O artigo do “New York Times” (NYT) do passado dia 21 de julho, da autoria do seu Editorial Board, deixou-nos estupefactos. Contradiz frontalmente o que tem sido a linha editorial daquele jornal relativamente à Rússia.
O artigo manifesta uma grande preocupação com a cada vez maior aproximação da Rússia à China, e vice-versa. Segundo os autores, essa aproximação coloca um desafio estratégico aos Estados Unidos. Até aqui nada de novo. Essa aproximação não é de agora. Iniciou-se há alguns anos e vai continuar a aprofundar-se.
O artigo ilustra essa aproximação com uma série de atividades levadas a cabo em conjunto por ambos os países, a maioria delas de natureza militar, que os autores reputam ser algo novo. Poderiam ter também mencionado outras iniciativas como seja a cooperação no domínio energético e a construção do gasoduto para transportar gás russo para a China.
O texto dá voz aos receios do establishment relativamente ao aprofundamento dessa cooperação. Grande parte do artigo baseia-se no “Pentagon White Paper” publicado recentemente. John Arquilla, professor da Escola de Pós-Graduação da Marinha norte-americana, que participou na elaboração do documento sublinhou que o sistema mundial, e a influência nele exercida pelos Estados Unidos, seria colocada em causa se Moscovo e Pequim alinharem ainda mais os seus objetivos e consequentemente a sua atuação.
A primeira surpresa é constatar a admissão por parte dos autores – provavelmente com algum amargo de boca – que afinal era correta a ideia do presidente Trump tentar estabelecer uma relação sólida com a Rússia e assim afastá-la da China.
É de uma tremenda incoerência, um jornal que se notabilizou nos dois últimos anos por bradar diariamente, nalguns casos a roçar a boçalidade, contra a ingerência russa nas eleições norte-americanas e as relações promíscuas entre Trump e a elite russa vir agora propor uma reaproximação entre a Casa Branca e o Kremlin, como se nada tivesse acontecido. Depois da imposição de duras sanções à Rússia, expulsão de diplomatas, e outras niceties, é notável que os autores do artigo consigam ponderar a possibilidade da Rússia cooperar com os EUA, contra a China.

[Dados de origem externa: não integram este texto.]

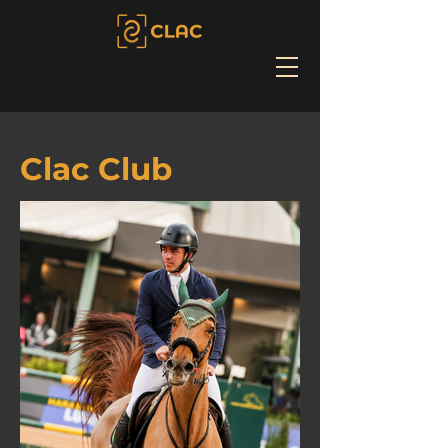
Clac Club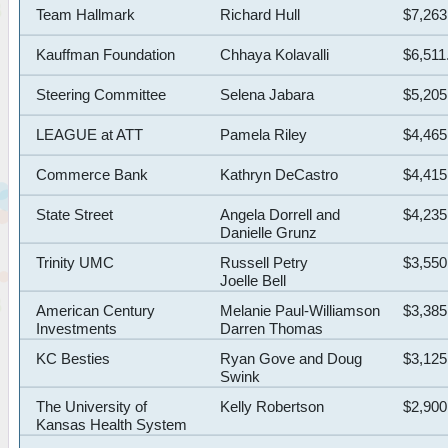
Team Hallmark
Richard Hull
$7,263
Kauffman Foundation
Chhaya Kolavalli
$6,511
Steering Committee
Selena Jabara
$5,205
LEAGUE at ATT
Pamela Riley
$4,465
Commerce Bank
Kathryn DeCastro
$4,415
State Street
Angela Dorrell and
$4,235
Danielle Grunz
Trinity UMC
Russell Petry
$3,550
Joelle Bell
American Century
Melanie Paul-Williamson
$3,385
Investments
Darren Thomas
KC Besties
Ryan Gove and Doug
$3,125
Swink
The University of
Kelly Robertson
$2,900
Kansas Health System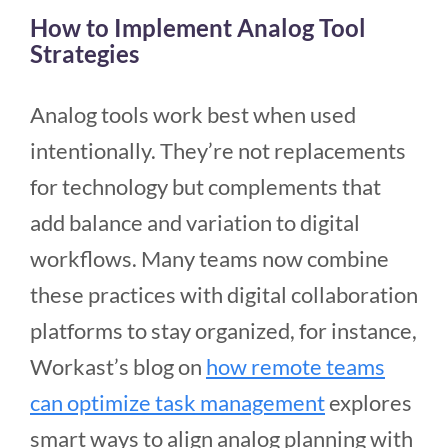
How to Implement Analog Tool
Strategies
Analog tools work best when used
intentionally. They’re not replacements
for technology but complements that
add balance and variation to digital
workflows. Many teams now combine
these practices with digital collaboration
platforms to stay organized, for instance,
Workast’s blog on
how remote teams
can optimize task management
explores
smart ways to align analog planning with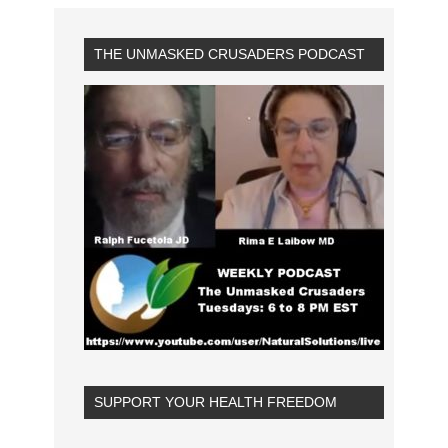
THE UNMASKED CRUSADERS PODCAST
SUPPORT YOUR HEALTH FREEDOM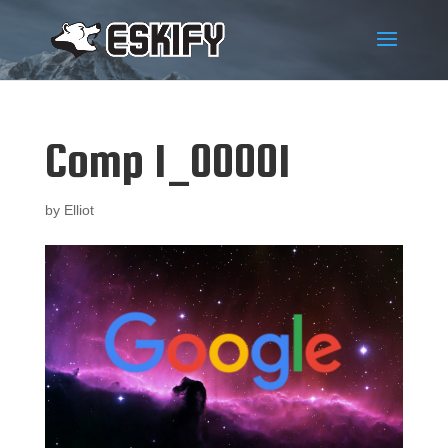
Comp 1_00001
by
Elliot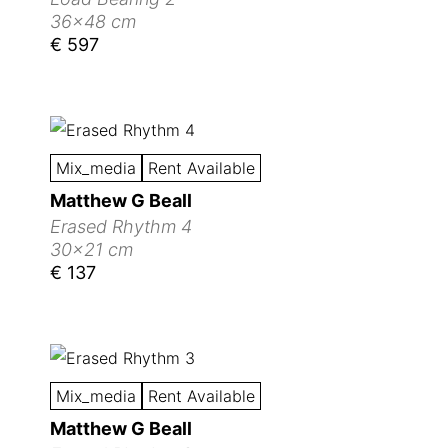
36x48 cm
€ 597
Mix_media
Rent Available
Matthew G Beall
Erased Rhythm 4
30x21 cm
€ 137
Mix_media
Rent Available
Matthew G Beall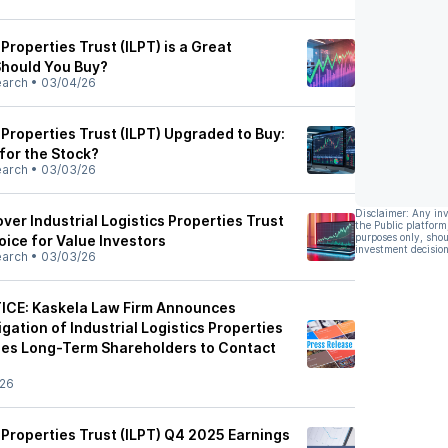
 Properties Trust (ILPT) is a Great
hould You Buy?
earch
•
03/04/26
s Properties Trust (ILPT) Upgraded to Buy:
for the Stock?
earch
•
03/03/26
Disclaimer: Any in
er Industrial Logistics Properties Trust
the Public platform
purposes only, shou
hoice for Value Investors
investment decision
earch
•
03/03/26
ICE: Kaskela Law Firm Announces
gation of Industrial Logistics Properties
ges Long-Term Shareholders to Contact
/26
s Properties Trust (ILPT) Q4 2025 Earnings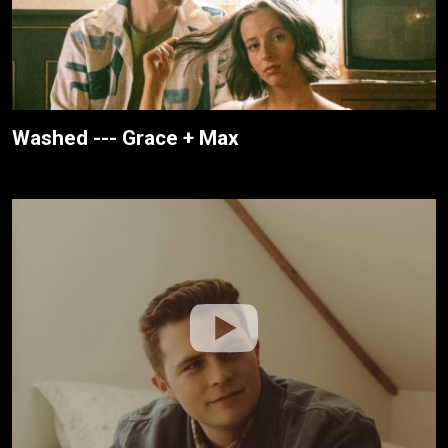
Washed --- Grace + Max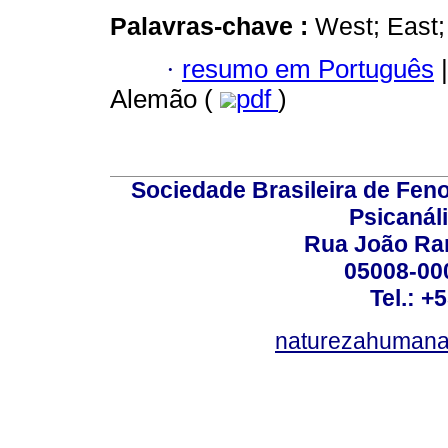
Palavras-chave :
West; East;
·
resumo em Português
|
Alemão (
pdf
)
Sociedade Brasileira de Fen
Psicanál
Rua João Ram
05008-000
Tel.: +
naturezahumana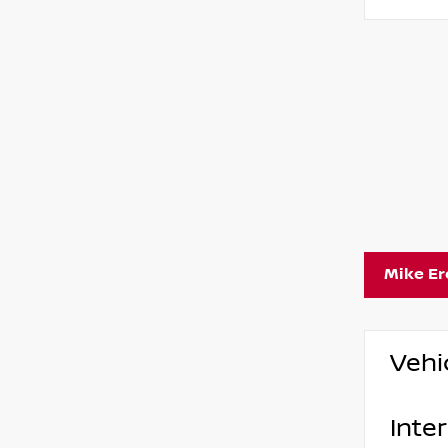
Mike E
Vehi
Inter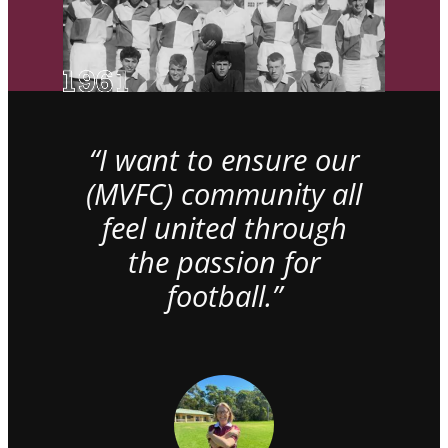
“I want to ensure our
(MVFC) community all
feel united through
the passion for
football.”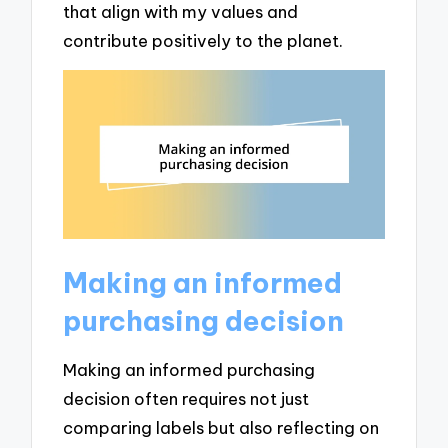
that align with my values and
contribute positively to the planet.
Making an informed
purchasing decision
Making an informed purchasing
decision often requires not just
comparing labels but also reflecting on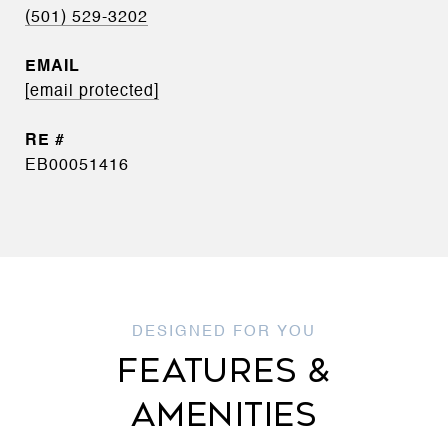
(501) 529-3202
EMAIL
[email protected]
EB00051416
FEATURES &
AMENITIES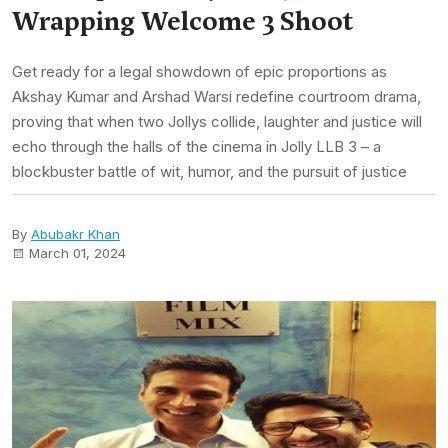
Wrapping Welcome 3 Shoot
Get ready for a legal showdown of epic proportions as
Akshay Kumar and Arshad Warsi redefine courtroom drama,
proving that when two Jollys collide, laughter and justice will
echo through the halls of the cinema in Jolly LLB 3 – a
blockbuster battle of wit, humor, and the pursuit of justice
By
Abubakr Khan
March 01, 2024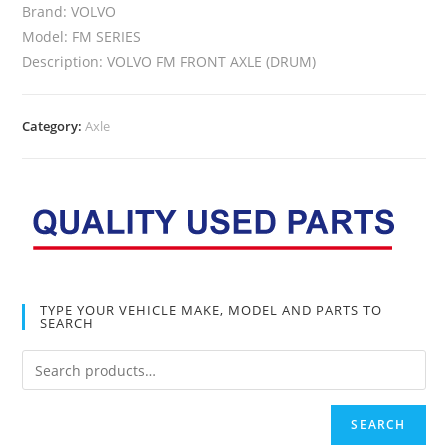
Brand: VOLVO
Model: FM SERIES
Description: VOLVO FM FRONT AXLE (DRUM)
Category:
Axle
TYPE YOUR VEHICLE MAKE, MODEL AND PARTS TO
SEARCH
SEARCH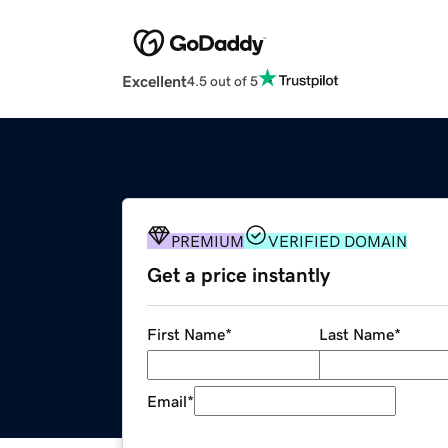
Excellent
4.5 out of 5
PREMIUM
VERIFIED DOMAIN
Get a price instantly
First Name
*
Last Name
*
Email
*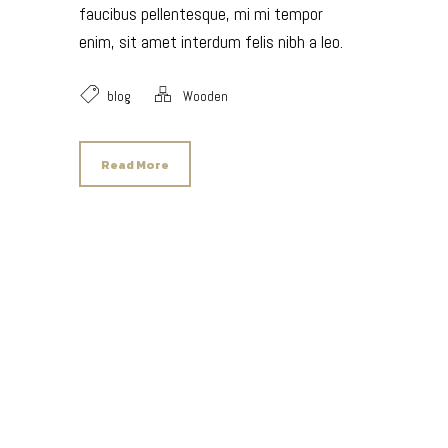
faucibus pellentesque, mi mi tempor
enim, sit amet interdum felis nibh a leo.
blog
Wooden
Read More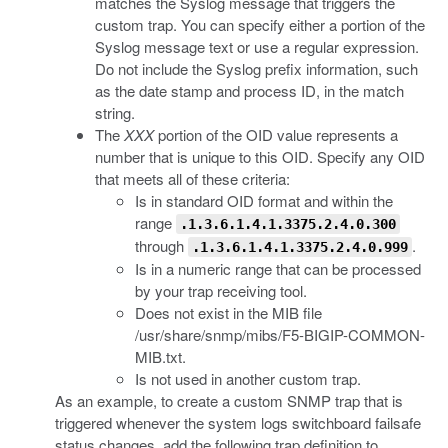
matches the Syslog message that triggers the
custom trap. You can specify either a portion of the
Syslog message text or use a regular expression.
Do not include the Syslog prefix information, such
as the date stamp and process ID, in the match
string.
The
XXX
portion of the OID value represents a
number that is unique to this OID. Specify any OID
that meets all of these criteria:
Is in standard OID format and within the
range
.1.3.6.1.4.1.3375.2.4.0.300
through
.
.1.3.6.1.4.1.3375.2.4.0.999
Is in a numeric range that can be processed
by your trap receiving tool.
Does not exist in the MIB file
/usr/share/snmp/mibs/F5-BIGIP-COMMON-
MIB.txt
.
Is not used in another custom trap.
As an example, to create a custom SNMP trap that is
triggered whenever the system logs switchboard failsafe
status changes, add the following trap definition to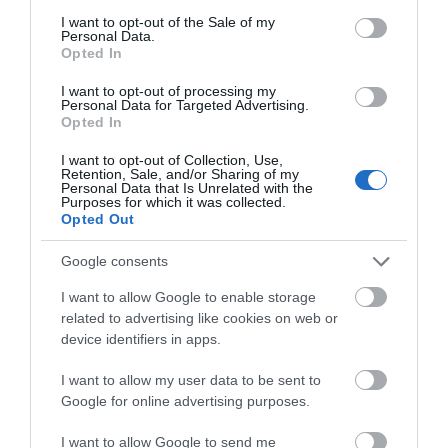
consent section.
I want to opt-out of the Sale of my
Personal Data.
Opted In
I want to opt-out of processing my
Personal Data for Targeted Advertising.
Opted In
I want to opt-out of Collection, Use,
Retention, Sale, and/or Sharing of my
Personal Data that Is Unrelated with the
National Waterways Museum Gloucester
Purposes for which it was collected.
Opted Out
Three floors of a Victorian warehouse house
Google consents
interactive displays and galleries, which…
I want to allow Google to enable storage
related to advertising like cookies on web or
0.02 miles away
device identifiers in apps.
I want to allow my user data to be sent to
Google for online advertising purposes.
I want to allow Google to send me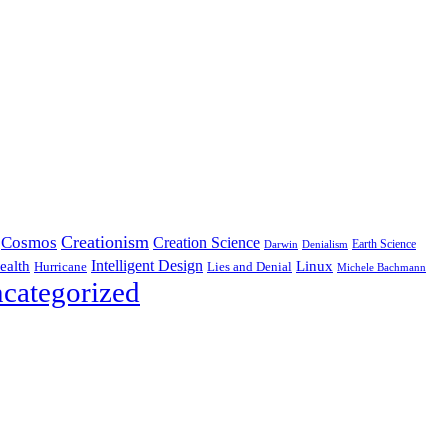
Creationism
Cosmos
Creation Science
Earth Science
Denialism
Darwin
Intelligent Design
Linux
ealth
Hurricane
Lies and Denial
Michele Bachmann
categorized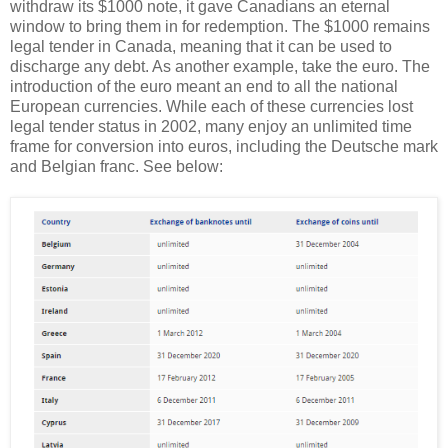
withdraw its $1000 note, it gave Canadians an eternal
window to bring them in for redemption. The $1000 remains
legal tender in Canada, meaning that it can be used to
discharge any debt. As another example, take the euro. The
introduction of the euro meant an end to all the national
European currencies. While each of these currencies lost
legal tender status in 2002, many enjoy an unlimited time
frame for conversion into euros, including the Deutsche mark
and Belgian franc. See below: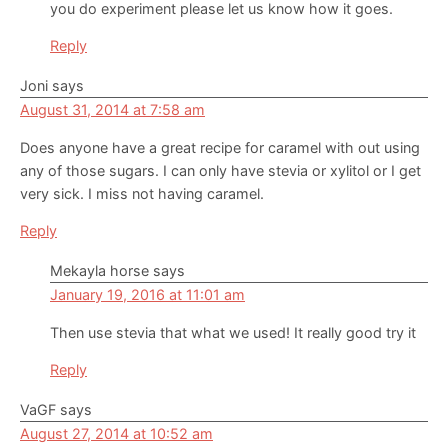
you do experiment please let us know how it goes.
Reply
Joni
says
August 31, 2014 at 7:58 am
Does anyone have a great recipe for caramel with out using
any of those sugars. I can only have stevia or xylitol or I get
very sick. I miss not having caramel.
Reply
Mekayla horse
says
January 19, 2016 at 11:01 am
Then use stevia that what we used! It really good try it
Reply
VaGF
says
August 27, 2014 at 10:52 am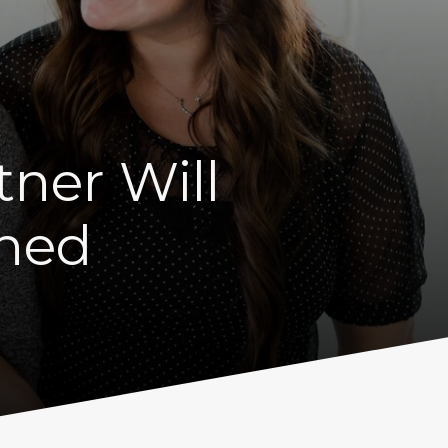
tner Will
nned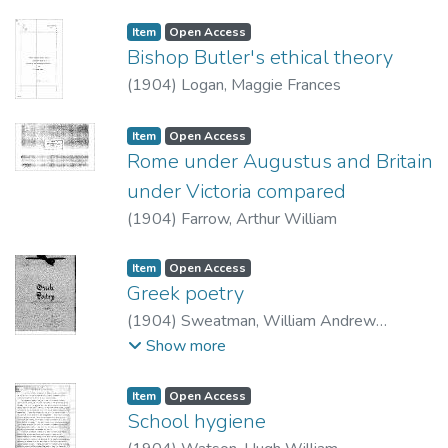
Item type:
,
Access status:
,
Item
Open Access
Bishop Butler's ethical theory
(
1904
)
Logan, Maggie Frances
Item type:
,
Access status:
,
Item
Open Access
Rome under Augustus and Britain
under Victoria compared
(
1904
)
Farrow, Arthur William
Item type:
,
Access status:
,
Item
Open Access
Greek poetry
(
1904
)
Sweatman, William Andrew
Travers.
Show more
Item type:
,
Access status:
,
Item
Open Access
School hygiene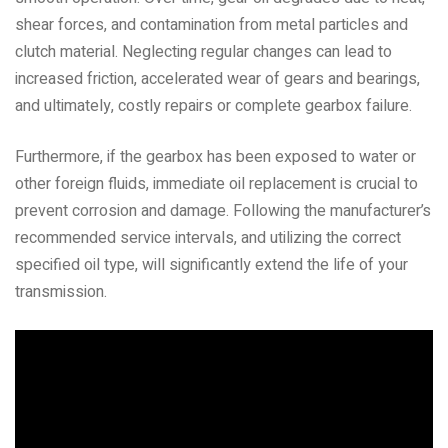
shear forces, and contamination from metal particles and
clutch material. Neglecting regular changes can lead to
increased friction, accelerated wear of gears and bearings,
and ultimately, costly repairs or complete gearbox failure.
Furthermore, if the gearbox has been exposed to water or
other foreign fluids, immediate oil replacement is crucial to
prevent corrosion and damage. Following the manufacturer’s
recommended service intervals, and utilizing the correct
specified oil type, will significantly extend the life of your
transmission.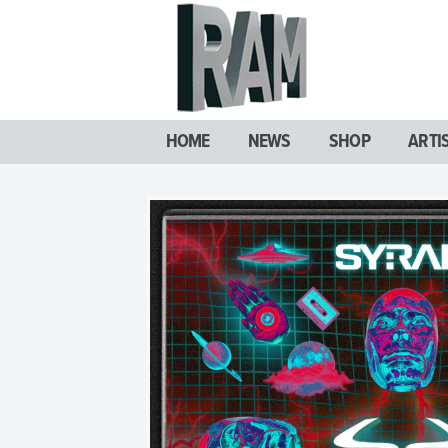
HOME
NEWS
SHOP
ARTI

A segunda surpresa prende-se com as soluções preconizadas pelos articulistas para contrariar essa aproximação. Os Estados Unidos deviam cooperar com a Rússia no espaço, revitalizar a cooperação em matéria de controlo de armamento, etc. Apesar de toda a verborreia com que nos tem vindo a presentear, afinal o liberal NYT até nem se incomoda com a cooperação entre democracias liberais e iliberais, mesmo com autocracias, se for conveniente e houver benefício.
O artigo denota a crescente preocupação de largos setores da elite política norte-americana com as dificuldades de afirmação do projeto hegemónico global norte-americano. O artigo repesca – erradamente – a “cartada chinesa” de Nixon e do seu ministro dos Negócios Estrangeiros, Henry Kissinger, para criar divisões no mundo comunista. Seria agora o momento de vingança, com Putin a trazer a China para a sua esfera de influência.
Só que a história hoje é outra e bem diferente. Não se trata agora da “cartada chinesa”, mas da “cartada russa”, que a China jogou antes dos EUA. Deviam ter pensado nisso mais cedo. Agora, como diz o povo, “tarde piaste”.